Face Recognition-Based Smart Attendance System Using Raspberry Pi and InsightFace
Karnakota Nikhil Kumar1, Nenavath Vijay Devgan2, Ganta Nithin3, Vadnala Omkar4
Madde Kumar, Assistant Professor, Department of Computer Science & Engineering (Internet of Things)
Guru Nanak Institutions Technical Campus, maddekumar@gmail.com
Karnakota Nikhil Kumar, Department of Computer Science & Engineering (Internet of Things),
GNITC,22-6932, 22wj1a6932@gniindia.org
Nenavath Vijay Devgan, Department of Computer Science & Engineering (Internet of Things),
GNITC,22-6947, 22wj1a6947@gniindia.org
Ganta Nithin, Department of Computer Science & Engineering (Internet of Things),
GNITC,23-6904, 23wj5a6904@gniindia.org
Vadnala Omkar, Department of Computer Science & Engineering (Internet of Things),
GNITC,23-6906, 23wj5a6906@gniindia.org
Abstract - Conventional attendance recording in academic settings depends on repetitive, error-prone manual procedures that invite proxy marking and consume valuable instructional time.
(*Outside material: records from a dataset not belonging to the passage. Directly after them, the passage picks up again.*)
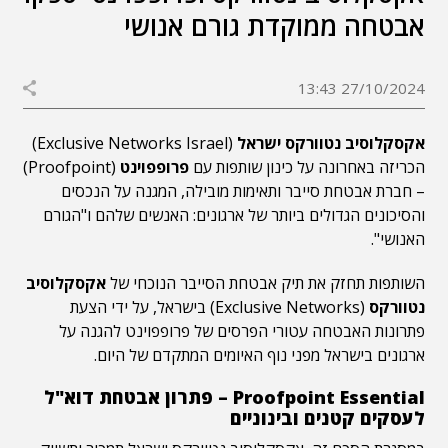
אבטחה ממוקדת גורם אנושי
27/10/2024 13:43
אקסקלוסיב נטוורקס ישראל
(Exclusive Networks Israel)
הכריזה באחרונה על כינון שותפות עם
פרופפוינט
(Proofpoint)
– חברת אבטחת סייבר ותאימות מובילה, המגנה על הנכסים
והסיכונים הגדולים ביותר של ארגונים: האנשים שלהם ו"הגורם
האנושי".
השותפות תחזק את תיק אבטחת הסייבר הנוכחי של
אקסקלוסיב
נטוורקס
(Exclusive Networks) בישראל, על ידי הצעת
פתרונות האבטחה עטורי הפרסים של פרופפוינט להגנה על
ארגונים בישראל מפני נוף האיומים המתקדם של היום.
Proofpoint Essential – פתרון אבטחת דוא"ל
לעסקים קטנים ובינוניים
This paper presents a contactless, AI-driven attendance framework deployed on a Raspberry Pi 4B edge device. A USB webcam streams live classroom video; each frame is analysed by the InsightFace ArcFace model, which generates a compact facial embedding matched against a MongoDB Atlas database using cosine similarity. Verified identities trigger automated attendance entries through a Node.js and Express RESTful API, while a React.js front-end delivers role-based dashboards for administrators, faculty, and students. Evaluation under varied indoor lighting conditions yielded recognition accuracy exceeding 95% with an average end-to-end latency of 1.1 seconds. Total hardware cost per terminal is approximately INR 6,500, representing a 75 to 90 percent reduction compared to commercial biometric systems. The proposed system eliminates fraudulent proxy registration, reduces administrative overhead, and establishes a scalable IoT platform for broader institutional digitisation.
Key Words: Face Recognition, InsightFace, ArcFace, Raspberry Pi 4B, Attendance Management, MongoDB, OpenCV, MERN Stack, IoT, Python, Biometric Authentication.